The question I asked was When did you first realize you were gay?, something I've always wondered about. I mean, when I was a kid my mom would say things like "When you grow up and get married, your husband will blah blah blah" and I would hear about marriage and relationships with 'man and woman' as the norm. I didn't really know about gay people until 5th or 6th grade, which I realize is probably not normal, and I never knew anyone who were openly homosexual until the end of high school or start of college. But my understanding in those years was that homosexuality was in the minority, the 'other' option. To my knowledge, no one is raised from baby on up with the expectation that they will be gay. Many parents will tell their children it's okay to be straight OR gay, like, "When you grow up and marry your husband OR your wife-" but never do they say to a little boy, "When you grow up and marry your husband." (If this is incorrect, again, please let me know.)
So it would be my understanding/assumption that at some point there must be a moment where one looks around and realizes that that no, they are not following the cultural majority and they don't like the opposite sex in that way but prefer their own gender. Does this epiphany happen? If yes, would you mind sharing what it was like? How old you were and that sort of thing.
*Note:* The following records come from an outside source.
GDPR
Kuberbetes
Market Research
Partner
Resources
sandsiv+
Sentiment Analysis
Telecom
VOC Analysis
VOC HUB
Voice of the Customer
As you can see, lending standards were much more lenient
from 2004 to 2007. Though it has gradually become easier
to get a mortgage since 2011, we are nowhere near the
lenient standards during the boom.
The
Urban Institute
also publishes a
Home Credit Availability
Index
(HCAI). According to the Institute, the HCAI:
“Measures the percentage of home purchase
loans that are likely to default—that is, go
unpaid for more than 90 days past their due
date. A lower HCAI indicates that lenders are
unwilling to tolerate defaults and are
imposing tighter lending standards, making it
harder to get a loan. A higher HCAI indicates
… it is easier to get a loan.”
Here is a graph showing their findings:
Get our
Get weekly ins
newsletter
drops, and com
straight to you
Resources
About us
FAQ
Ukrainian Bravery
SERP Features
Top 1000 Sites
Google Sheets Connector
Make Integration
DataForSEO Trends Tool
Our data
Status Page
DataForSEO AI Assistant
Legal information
If it doesn't happen, and from the womb you know you're gay as my co-worker implied (Actually he responded to the question with "Well, when did you realize you first liked boys?" and I thought he was joking, because he was very rarely serious and so I laughed and said something like "When I got my first crush in 4th grade!"), then how did you reconcile this knowledge against the cultural standard that boys marry girls and vice versa?
Or did everyone talk about homosexuality a lot more than my family did, and I'm being an ignorant crazy weird person again?
PS - Also, in any other work environment I would not ask this question. But at that store conversations about sex and sexuality were unusually common, and the few gay people I had known up to that point told me their moment-of-realization stories quite casually without my prompting it by asking, so it just hadn't occurred to me that it was a controversial question.